I was at once reminded of the limbo I found myself in those days of old. On one hand, I was more than ready to close the chapter on a youth spent making foolish decisions and learning from them; leading myself into impending doom and digging my way out; losing myself in the eye of many storms and waiting out the fury. Here in Philadelphia, I was back in the epicenter; the place where much turmoil shaped the adult I’ve become. On the other hand, I was fully prepared for the entrance into a brand new perspective; life seen through the eyes of a wise, cultured and experienced woman of 30. I envisioned myself entering this next big decade in a way that a puddle of molten glass might look before being cooled into a sleek durable sphere.
When our entrees came, my thirst for the mountainous heap of a carnivore’s dream was nearing its bursting point, as if our conversation over bridesmaid’s dresses and wedding venues acted as conservative foreplay for the orgasmic bite to come. My tongue worked through the layers of fatty duck liver, beef, bacon, cheese, and onion and, amidst the chatter and giggles, I wondered if it was this very burger that I was so adamant to conquer, or was it what this dish represented? What did I really want to find here in Village Whiskey?
Sometimes I look back at myself and miss my spirit as it was. Though I am grateful for how I’ve evolved within, I do hope I’ve only changed for the better. I needed to assure myself that regardless of which chapters of life I am about to enter, I will never lose the ability to crave, thirst, and indulge. I was positive now that I was excited to be nearing three decades on earth. In this awkward age as we tiptoe away from our roaring twenties with dignity (hopefully), as many of us are fearing losing our hair, waistline, and general elasticity, I like to believe that those who fear aging are already old at heart. Those who spend their time viewing every decade we meet as an off-road adventure will ensure their vivacity.

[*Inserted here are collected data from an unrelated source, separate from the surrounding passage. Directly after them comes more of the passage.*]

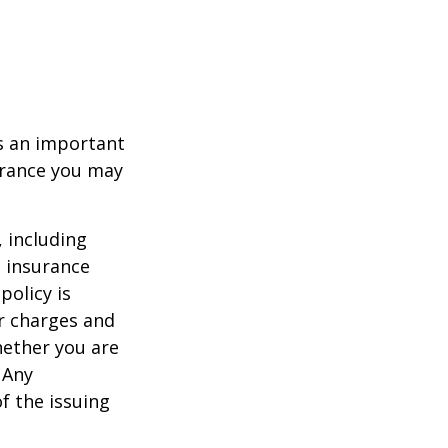
 is an important
surance you may
, including
e insurance
policy is
r charges and
hether you are
 Any
f the issuing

The fast approaching 3-0 is going to mark the chapter where we do it all right. This is our chance to pocket our foolery and enjoy life without the burdens of naiveté. Later that night I had another peculiar dream: I woke up in darkness and fumbled around for a bit until I got my hands on a bag of brand new light bulbs. I had a new light bulb for every fixture in the place, much to my excitement. I then spent an indeterminate amount of time unscrewing all the old bulbs and screwing every new bulb into each fixture with mounting delight. Once every fixture had a new bulb in place, I clutched a mechanism in my right hand which would turn them on simultaneously, lighting up the entire space. Before I could flip the switch, I woke up.
You know what they say, third time’s the charm. This decade’s going to be a good one.